Everyone told me how beautiful you were. But I failed to grasp what a mess you were and still are. I mean I knew your life was complicated, nothing about you was ever simple and nothing about us was ever easy. But I guess that’s what I loved about you, you made me feel alive, and everything we had and everything we were I had to work hard for, to prove to you that I was worthy of you. Even though I probably never was. You were a beautiful mess and I wanted more than anything to fix you, to make you whole again. I guess I never did grasp that in doing so, in attempting to anyway, you had the capacity to make a mess out of me.

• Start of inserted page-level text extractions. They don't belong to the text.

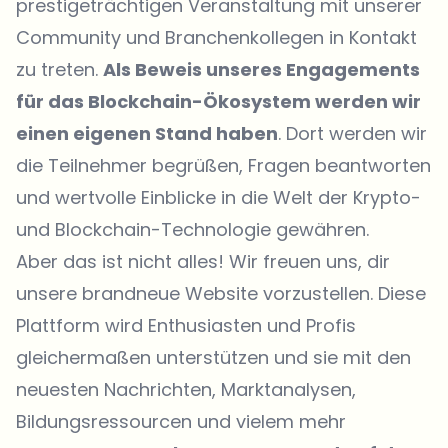
prestigeträchtigen Veranstaltung mit unserer
Community und Branchenkollegen in Kontakt
zu treten.
Als Beweis unseres Engagements
für das Blockchain-Ökosystem werden wir
einen eigenen Stand haben
. Dort werden wir
die Teilnehmer begrüßen, Fragen beantworten
und wertvolle Einblicke in die Welt der Krypto-
und Blockchain-Technologie gewähren.
Aber das ist nicht alles! Wir freuen uns, dir
unsere brandneue Website vorzustellen. Diese
Plattform wird Enthusiasten und Profis
gleichermaßen unterstützen und sie mit den
neuesten Nachrichten,
Marktanalysen
,
Bildungsressourcen und vielem mehr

I’m not blaming you for everything that went down and it isn’t your fault, because that’s just life, you feed off it and shit happens. But I don’t think you’ll ever truly lay hold of what it did to me and how it will continue to define me. When I look at him I am reminded that he is everything I’m not, how much better you two look together than we did. I guess I now constantly live in fear that no matter how hard and how much I can love someone, there will always be someone better waiting to snatch it away from me. Because of us, because of you, I am unable to feel worthy, worthy of loving anyone, worthy of being loved. Because I’ll always feel like they’re holding back, waiting in the clutches of hope that there’s someone better just around the corner. I’ve never felt like I deserved much in life, I always believed that things are earned, never deserved, but it’s completely another thing to feel like you deserve nothing and your efforts to earn something couldn’t earn you a single grain of sand because you are that unworthy of anything.

You were a beautiful mess and all I wanted to do was love you, even though everyone told me I shouldn’t. You were a beautiful mess that I wanted to fix and instead, blinded by your beauty I let you make a mess out of me, unlike you, I am not befitting of any beauty. A mess is all I am now, with no one to fix me.